Woodcarving has been used traditionally in the production of the traditional items such as tools, bowls or cups, spoons, all made out of grained wood of the mophane tree. Elsewhere, animal figures may be carved by individuals living in the rural areas, and then brought to the towns to be sold. Artists are now using mophane wood to produce jewellery as well as animal and people figurines.
This is a relatively new craft in Botswana, currently gaining in popularity. It was recently introduced and taught to ivory carvers who, with the worldwide ban on the sale of ivory products, were in danger of losing their livelihoods. Bonecarvers in Botswana produce elegant, finely crafted jewellery and small statuettes, which interestingly have the look and feel of real ivory.
Jewellery made of beads, ceramics, stones and malachite are produced in several local cottage industries, and sold in urban areas of the country.

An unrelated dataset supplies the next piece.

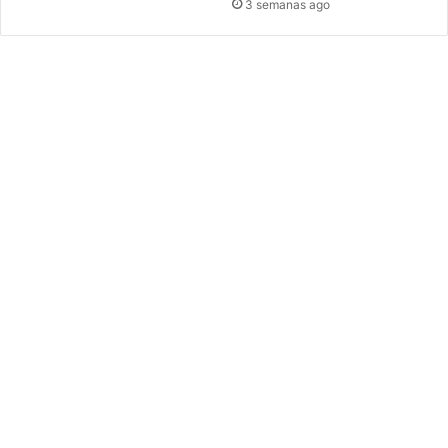
3 semanas ago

Tourism and tourists' fascination with the Bushmen have brought a revival of sorts to traditional Bushmen crafts. Bushmen now produce and sell hunting sets, fire-making sticks, beaded jewellery and belts, leather items and musical instruments. Authentic ostrich eggshell beadwork is still made, and the contrast of the creamy white beads on the brown and black leather string makes for very attractive items.
The Mokoro, is the traditional dug-out canoe used by the fishermen of the Okavango Delta. This, typical African craft, was brought to the delta by the Bayei people in the 18th century. Hewn from a single tree, it is a narrow vessel with a rounded bottom and no keel. To the inexperienced these canoes appear extremely precarious, but they are actually surprisingly stable when properly loaded and they are especially suited to shallow delta waters. The vessel is propelled either by paddles or a pole. To protect trees in the delta, many mokoro these days are made of fibre glass.
There are many local artists - both citizens and expatriates. Paintings are sold in local curio shops, displayed in Gaborone and Francistown malls, but most artists prefer to stage exhibitions in the National Museum, or at their private homes. The National Museum in Gaborone has an annual art competition for all schools in the country. The museum also has an annual National Art Exhibition in which all artists living and working in Botswana are invited to participate. The Kuru Development Trust in Ghanzi District is encouraging the growth of Bushmen painting.